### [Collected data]

☆ ☆ ☆ ☆ ☆ ☆ ☆

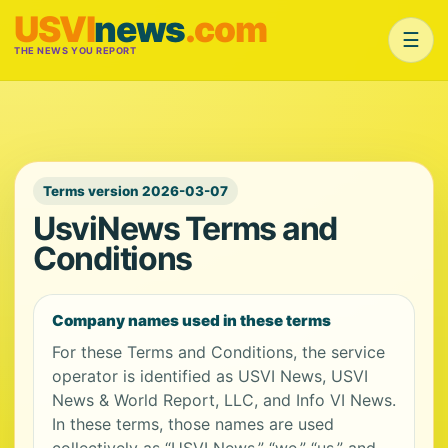
USVI
news
.com
☰
THE NEWS YOU REPORT
Terms version 2026-03-07
UsviNews Terms and
Conditions
Company names used in these terms
For these Terms and Conditions, the service
operator is identified as USVI News, USVI
News & World Report, LLC, and Info VI News.
In these terms, those names are used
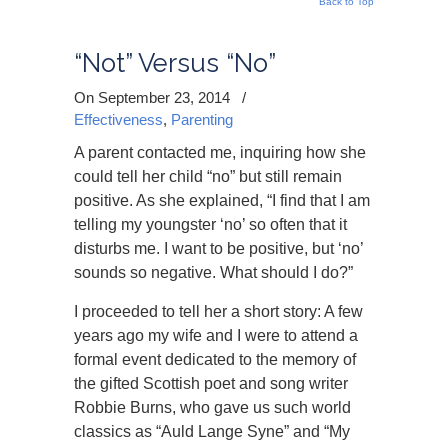
Back to Top
“Not” Versus “No”
On September 23, 2014
/
Effectiveness
,
Parenting
A parent contacted me, inquiring how she
could tell her child “no” but still remain
positive. As she explained, “I find that I am
telling my youngster ‘no’ so often that it
disturbs me. I want to be positive, but ‘no’
sounds so negative. What should I do?”
I proceeded to tell her a short story: A few
years ago my wife and I were to attend a
formal event dedicated to the memory of
the gifted Scottish poet and song writer
Robbie Burns, who gave us such world
classics as “Auld Lange Syne” and “My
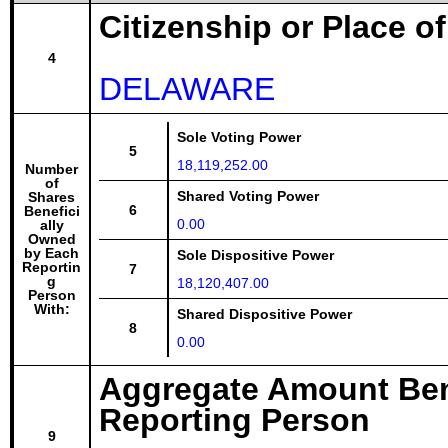
Citizenship or Place o
4
DELAWARE
Sole Voting Power
5
18,119,252.00
Number
of
Shared Voting Power
Shares
6
Benefici
0.00
ally
Owned
by Each
Sole Dispositive Power
Reportin
7
g
18,120,407.00
Person
With:
Shared Dispositive Power
8
0.00
Aggregate Amount Ben
Reporting Person
9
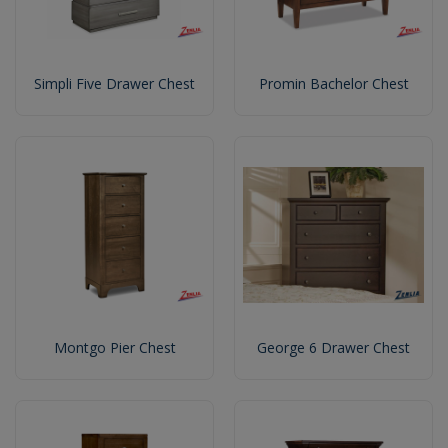
Simpli Five Drawer Chest
Promin Bachelor Chest
Montgo Pier Chest
George 6 Drawer Chest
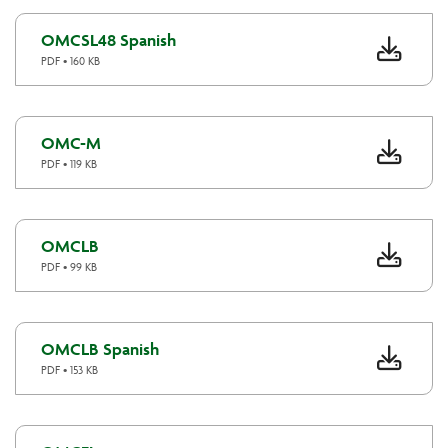
OMCSL48 Spanish
PDF • 160 KB
OMC-M
PDF • 119 KB
OMCLB
PDF • 99 KB
OMCLB Spanish
PDF • 153 KB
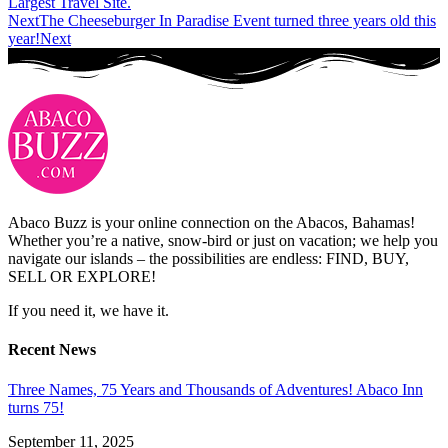
Largest Travel Site.
Next
The Cheeseburger In Paradise Event turned three years old this
year!
Next
Abaco Buzz is your online connection on the Abacos, Bahamas!
Whether you’re a native, snow-bird or just on vacation; we help you
navigate our islands – the possibilities are endless: FIND, BUY,
SELL OR EXPLORE!
If you need it, we have it.
Recent News
Three Names, 75 Years and Thousands of Adventures! Abaco Inn
turns 75!
September 11, 2025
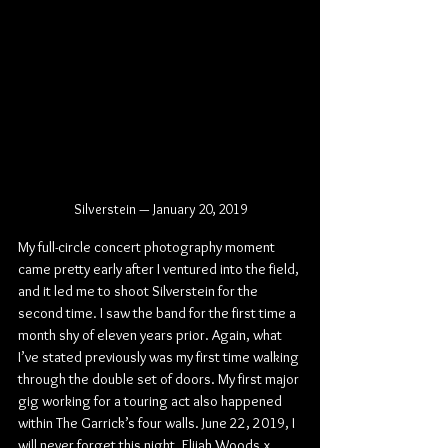
Silverstein — January 20, 2019
My full-circle concert photography moment 
came pretty early after I ventured into the field, 
and it led me to shoot Silverstein for the 
second time. I saw the band for the first time a 
month shy of eleven years prior. Again, what 
I’ve stated previously was my first time walking 
through the double set of doors. My first major 
gig working for a touring act also happened 
within The Garrick’s four walls. June 22, 2019, I 
will never forget this night. Elijah Woods x 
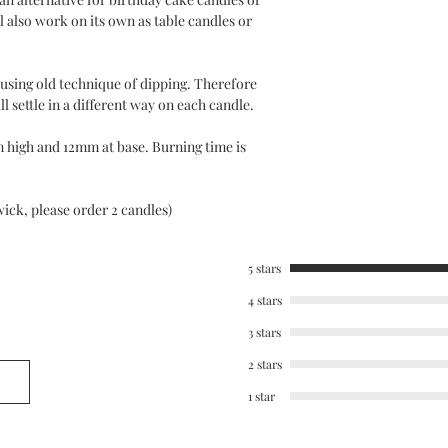
l also work on its own as table candles or
using old technique of dipping. Therefore
l settle in a different way on each candle.
 high and 12mm at base. Burning time is
wick, please order 2 candles)
5 stars
4 stars
3 stars
2 stars
1 star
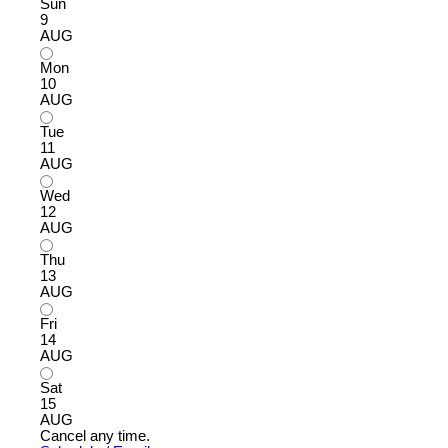
Sun
9
AUG
Mon
10
AUG
Tue
11
AUG
Wed
12
AUG
Thu
13
AUG
Fri
14
AUG
Sat
15
AUG
Cancel any time.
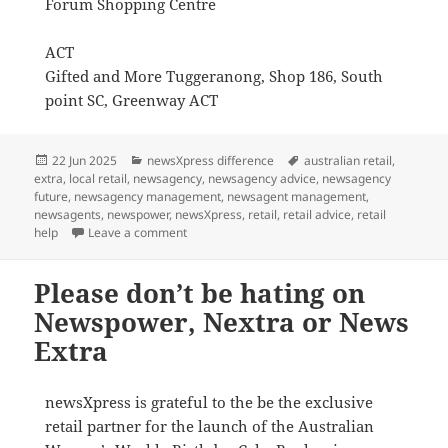
Forum Shopping Centre
ACT
Gifted and More Tuggeranong, Shop 186, South
point SC, Greenway ACT
Posted
Categories
Tags
22 Jun 2025
newsXpress difference
australian retail
,
on
extra
,
local retail
,
newsagency
,
newsagency advice
,
newsagency
future
,
newsagency management
,
newsagent management
,
newsagents
,
newspower
,
newsXpress
,
retail
,
retail advice
,
retail
on Where can you find the $2 coloured Women’
help
Leave a comment
Please don’t be hating on
Newspower, Nextra or News
Extra
newsXpress is grateful to the be the exclusive
retail partner for the launch of the Australian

☆ ☆ ☆ ☆ ☆ ☆ ☆

### [TASK DESCRIPTION]
To complete this exercise, transcribe exactly the lines above from the one that holds "wick, please order 2 candles)" through the one that holds "newsXpress difference". Pictures stay out.

### [SOLUTION BELOW]
wick, please order 2 candles)
5 stars
4 stars
3 stars
2 stars
1 star
Sun
9
AUG
Mon
10
AUG
Tue
11
AUG
Wed
12
AUG
Thu
13
AUG
Fri
14
AUG
Sat
15
AUG
Cancel any time.
Forum Shopping Centre
ACT
Gifted and More Tuggeranong, Shop 186, South
point SC, Greenway ACT
Posted
Categories
Tags
22 Jun 2025
newsXpress difference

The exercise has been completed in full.